• **Task brief**
Print exactly the lines below between the line holding "Вопросы инженерной сейсмологии (844, 2376)" and the line holding "Next Article (298, 727)", inclusive, and nothing more.

Items from a data source:
+ + + + +

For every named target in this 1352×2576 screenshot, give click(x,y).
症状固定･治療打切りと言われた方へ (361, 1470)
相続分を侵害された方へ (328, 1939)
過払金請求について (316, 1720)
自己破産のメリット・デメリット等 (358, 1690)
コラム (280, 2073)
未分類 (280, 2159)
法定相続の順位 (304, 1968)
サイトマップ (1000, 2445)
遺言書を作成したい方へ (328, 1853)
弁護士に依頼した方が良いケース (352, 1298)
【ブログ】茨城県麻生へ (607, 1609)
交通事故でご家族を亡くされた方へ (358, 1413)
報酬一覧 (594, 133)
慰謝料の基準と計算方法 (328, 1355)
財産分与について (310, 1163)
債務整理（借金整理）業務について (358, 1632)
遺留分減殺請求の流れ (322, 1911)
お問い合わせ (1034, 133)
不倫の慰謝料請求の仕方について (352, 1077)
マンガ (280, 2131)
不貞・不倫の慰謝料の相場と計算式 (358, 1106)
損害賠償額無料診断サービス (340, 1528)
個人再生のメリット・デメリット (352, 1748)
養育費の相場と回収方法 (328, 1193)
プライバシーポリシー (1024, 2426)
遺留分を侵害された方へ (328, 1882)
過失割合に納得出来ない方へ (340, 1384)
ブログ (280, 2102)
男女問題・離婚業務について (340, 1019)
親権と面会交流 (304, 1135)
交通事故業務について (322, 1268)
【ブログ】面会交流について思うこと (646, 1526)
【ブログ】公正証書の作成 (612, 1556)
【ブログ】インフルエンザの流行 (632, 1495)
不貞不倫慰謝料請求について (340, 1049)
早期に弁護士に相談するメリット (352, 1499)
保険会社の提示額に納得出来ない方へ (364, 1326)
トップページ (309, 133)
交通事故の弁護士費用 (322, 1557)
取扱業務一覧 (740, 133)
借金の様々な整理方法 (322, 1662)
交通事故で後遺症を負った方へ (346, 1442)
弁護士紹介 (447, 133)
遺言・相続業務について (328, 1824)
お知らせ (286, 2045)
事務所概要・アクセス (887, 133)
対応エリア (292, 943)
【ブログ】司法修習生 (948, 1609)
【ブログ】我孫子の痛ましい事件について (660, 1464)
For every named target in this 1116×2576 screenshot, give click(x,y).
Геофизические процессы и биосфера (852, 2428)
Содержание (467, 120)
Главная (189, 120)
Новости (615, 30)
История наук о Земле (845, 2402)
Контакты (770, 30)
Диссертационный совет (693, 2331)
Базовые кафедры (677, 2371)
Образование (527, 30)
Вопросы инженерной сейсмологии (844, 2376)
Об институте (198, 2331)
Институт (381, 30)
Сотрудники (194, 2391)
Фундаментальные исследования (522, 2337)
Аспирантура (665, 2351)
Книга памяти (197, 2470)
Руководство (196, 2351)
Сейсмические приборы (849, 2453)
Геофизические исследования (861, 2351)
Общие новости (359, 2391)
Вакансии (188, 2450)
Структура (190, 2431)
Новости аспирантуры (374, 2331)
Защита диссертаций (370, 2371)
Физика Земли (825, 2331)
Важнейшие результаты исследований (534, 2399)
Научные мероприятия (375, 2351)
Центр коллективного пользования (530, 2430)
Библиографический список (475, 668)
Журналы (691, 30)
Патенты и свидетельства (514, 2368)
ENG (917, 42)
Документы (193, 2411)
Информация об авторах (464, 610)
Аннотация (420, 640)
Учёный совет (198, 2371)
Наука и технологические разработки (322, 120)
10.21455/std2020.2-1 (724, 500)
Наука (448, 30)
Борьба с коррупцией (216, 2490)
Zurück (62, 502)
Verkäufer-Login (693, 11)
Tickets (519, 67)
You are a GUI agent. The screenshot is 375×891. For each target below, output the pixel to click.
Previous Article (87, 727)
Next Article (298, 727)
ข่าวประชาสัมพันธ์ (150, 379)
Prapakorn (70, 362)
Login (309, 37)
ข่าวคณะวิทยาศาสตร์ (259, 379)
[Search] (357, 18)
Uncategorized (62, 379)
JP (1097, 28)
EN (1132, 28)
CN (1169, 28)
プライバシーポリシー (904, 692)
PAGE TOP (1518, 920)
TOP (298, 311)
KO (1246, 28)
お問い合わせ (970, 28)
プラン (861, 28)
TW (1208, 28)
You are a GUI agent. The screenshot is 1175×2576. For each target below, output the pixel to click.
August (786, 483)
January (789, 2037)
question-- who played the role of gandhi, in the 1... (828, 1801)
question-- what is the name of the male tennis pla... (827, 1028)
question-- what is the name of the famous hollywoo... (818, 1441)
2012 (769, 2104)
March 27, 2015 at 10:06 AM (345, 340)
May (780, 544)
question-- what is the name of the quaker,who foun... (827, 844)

+ + + + +

• **Expected output**
Вопросы инженерной сейсмологии (844, 2376)
Об институте (198, 2331)
Институт (381, 30)
Сотрудники (194, 2391)
Фундаментальные исследования (522, 2337)
Аспирантура (665, 2351)
Книга памяти (197, 2470)
Руководство (196, 2351)
Сейсмические приборы (849, 2453)
Геофизические исследования (861, 2351)
Общие новости (359, 2391)
Вакансии (188, 2450)
Структура (190, 2431)
Новости аспирантуры (374, 2331)
Защита диссертаций (370, 2371)
Физика Земли (825, 2331)
Важнейшие результаты исследований (534, 2399)
Научные мероприятия (375, 2351)
Центр коллективного пользования (530, 2430)
Библиографический список (475, 668)
Журналы (691, 30)
Патенты и свидетельства (514, 2368)
ENG (917, 42)
Документы (193, 2411)
Информация об авторах (464, 610)
Аннотация (420, 640)
Учёный совет (198, 2371)
Наука и технологические разработки (322, 120)
10.21455/std2020.2-1 (724, 500)
Наука (448, 30)
Борьба с коррупцией (216, 2490)
Zurück (62, 502)
Verkäufer-Login (693, 11)
Tickets (519, 67)
You are a GUI agent. The screenshot is 375×891. For each target below, output the pixel to click.
Previous Article (87, 727)
Next Article (298, 727)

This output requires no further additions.